Clinton Hill, having once been a prime residential neighborhood for the well-to-do, is chock-a-block with interesting structures in a wide variety of grand architectural styles. Almost every address merits one's attention and examination. But on a recent trek through the neighborhood, this little three-story affair at 417 Washington Avenue caught my eye. It was noticeably smaller than its brethren, but its builder seems to have aimed for grandiosity as best as he could, tacking on a Mansard roof and handsome circular portico.

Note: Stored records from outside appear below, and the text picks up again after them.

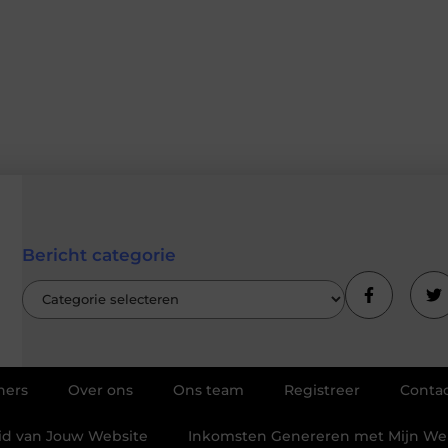
Bericht categorie
ners
Over ons
Ons team
Registreer
Conta
eid van Jouw Website
Inkomsten Genereren met Mijn Webs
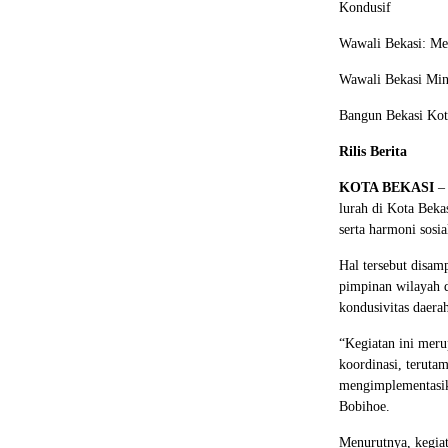
Kondusif
Wawali Bekasi: M
Wawali Bekasi Min
Bangun Bekasi Kot
Rilis Berita
KOTA BEKASI
– 
lurah di Kota Bek
serta harmoni sosia
Hal tersebut disam
pimpinan wilayah d
kondusivitas daera
“Kegiatan ini meru
koordinasi, teruta
mengimplementasik
Bobihoe.
Menurutnya, kegiat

Given its design and its being made of wood, I guessed it was an old building. Real estate listing indicated it was built in 1901. The size made me wonder if it was once a servents' quarters. But that apparently wasn't the case. Until 1938, it was owned by a family named Cruikshank. In that year, they sold it to Dr. Raymond B. Miles, who used the house as his residence.
Miles was an Assistant Medical Examiner, and well-known in the city. When his name appeared in the papers, which was frequently, it was usually in connection to the death of a famous person, often a suicide. A number of these were former Wall Street brokers who had lost everything in the crash. Back then, it seemed, quite a few men jumped from the windows of the Yale Club on Vanderbilt Avenue, including a scion of the Gimbel's department store clan, and a former star quarterback for Yale.